- Task details -
Could you filter the listing for lines with the word "Link" and return them?

______

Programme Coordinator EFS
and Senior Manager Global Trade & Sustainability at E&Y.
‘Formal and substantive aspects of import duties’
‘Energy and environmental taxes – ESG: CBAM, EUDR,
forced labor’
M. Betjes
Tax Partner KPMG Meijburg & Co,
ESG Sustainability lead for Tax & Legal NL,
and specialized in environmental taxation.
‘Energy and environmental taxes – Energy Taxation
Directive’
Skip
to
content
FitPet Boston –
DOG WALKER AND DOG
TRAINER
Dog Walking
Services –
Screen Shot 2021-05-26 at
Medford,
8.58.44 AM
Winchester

______

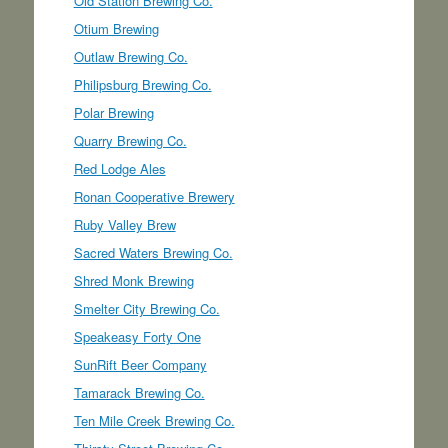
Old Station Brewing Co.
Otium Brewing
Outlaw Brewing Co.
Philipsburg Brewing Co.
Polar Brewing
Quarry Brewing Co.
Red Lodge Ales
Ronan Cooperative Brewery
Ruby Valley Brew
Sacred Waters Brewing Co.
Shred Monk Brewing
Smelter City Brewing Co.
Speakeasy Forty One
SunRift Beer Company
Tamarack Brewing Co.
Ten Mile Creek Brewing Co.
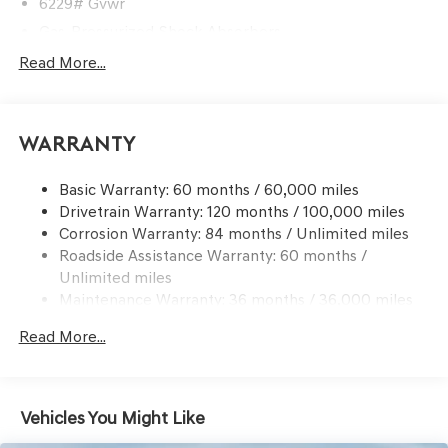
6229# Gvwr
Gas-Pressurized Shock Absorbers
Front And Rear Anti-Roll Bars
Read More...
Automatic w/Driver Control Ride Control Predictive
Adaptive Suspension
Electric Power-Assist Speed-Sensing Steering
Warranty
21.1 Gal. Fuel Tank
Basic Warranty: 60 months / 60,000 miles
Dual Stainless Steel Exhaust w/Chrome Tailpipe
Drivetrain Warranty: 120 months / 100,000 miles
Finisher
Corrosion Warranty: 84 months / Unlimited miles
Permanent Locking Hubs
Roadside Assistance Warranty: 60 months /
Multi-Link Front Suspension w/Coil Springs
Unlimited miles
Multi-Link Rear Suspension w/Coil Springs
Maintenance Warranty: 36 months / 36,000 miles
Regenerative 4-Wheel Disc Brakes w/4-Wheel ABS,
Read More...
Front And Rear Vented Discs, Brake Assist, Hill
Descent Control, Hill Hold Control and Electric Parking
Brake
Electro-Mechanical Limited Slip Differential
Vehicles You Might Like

______

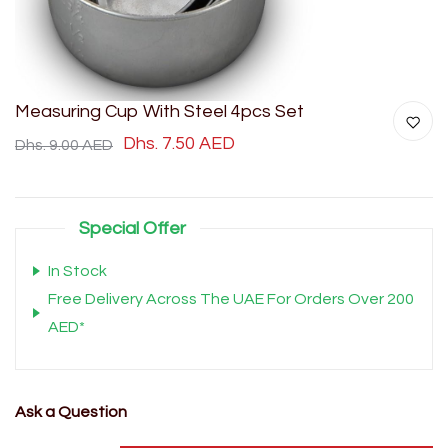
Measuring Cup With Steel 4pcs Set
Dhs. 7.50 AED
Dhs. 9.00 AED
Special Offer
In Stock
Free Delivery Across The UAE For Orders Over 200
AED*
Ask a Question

______

- Exercise output -
Multi-Link Front Suspension w/Coil Springs
Multi-Link Rear Suspension w/Coil Springs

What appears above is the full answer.